Suzy closed her eyes, “Oh my God,” she said under her breath and hiding her face behind her hand.
“Yes Francine, for good,” Stephen stated, stressed out beyond belief and maybe be more so now from the disapproval on all their faces.
“In a few months?” Francine suddenly cried, on the verge of a panic, “In my last year of high school? Are you crazy?”
Suzy started to cry now, small sobs quickly turned into a wail.
Paul stepped into his sister. “What’s wrong with you?” He asked smiling and patting her gingerly on her shoulder. “So you have to move, what’s the big deal?”
Suzy swatted his hand away, “It is…it is a big deal. You wouldn’t understand.”
Francine went to console her sister as well, Suzy was crying uncontrollably now. “Don’t cry Suzy, I don’t want to move either.”
Suzy abruptly walked over to a mirror and carefully removed one of her fake eyelashes. Mascara began running into her eyes and making them red. “Oh Fran, you wouldn’t understand either,” she said to her sister and then to the whole family. “You all wouldn’t understand.”

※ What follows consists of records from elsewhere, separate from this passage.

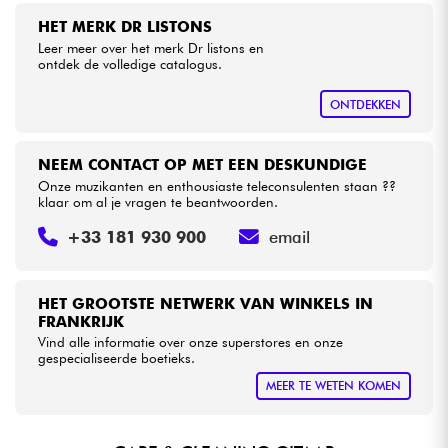
HET MERK DR LISTONS
Leer meer over het merk Dr listons en
Kabels & toebehoren
ontdek de volledige catalogus.
HiFi
ONTDEKKEN
Sets
NEEM CONTACT OP MET EEN DESKUNDIGE
Onze muzikanten en enthousiaste teleconsulenten staan ??
Bekijk onze merken
klaar om al je vragen te beantwoorden.
+33 181 930 900
email
HET GROOTSTE NETWERK VAN WINKELS IN
FRANKRIJK
Vind alle informatie over onze superstores en onze
gespecialiseerde boetieks.
MEER TE WETEN KOMEN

Paul rolled his eyes, “Here we go again.”
Suzy suddenly stiffened up. “Now I have something to say…something that I’ve wanted to tell all of you for a month now.”
“What makes me think that I need to sit down for this?” Stephen callously stated.
“Oh here we go again,” Paul let go unsympathetic. “Miss Connecticut…Miss Melodramatic.”
“Shut up Paul! You don’t know everything!” Suzy cried, walking away from everyone. “You always think you’re so above it all!”
Paul just laughed and adjusted his green military belt. “Well, usually I am.”
“Just go back to your soldier buddies, no one’s gonna miss you—that’s for sure. I hope you step on a land mine and get blown up into a million pieces!”
Nancy now stepped in, “Children! Now stop it.”
Suzy wrapped her arms around her waist and stepped further away from her father. Nervous and afraid of him, she turned to look only at her mother. “Ray and I were going to elope this weekend,” she said, feeling her father’s dagger stare at the back of her neck. “I’m…three months pregnant.”
Nancy put her hand over her mouth in disbelief. Paul started to snigger while Francine just stood there in shock, wide eyes also in doubt and then focused on Suzy’s slim midriff.
Stephen was just plain mad. “God dammit! This is just what I needed to hear!”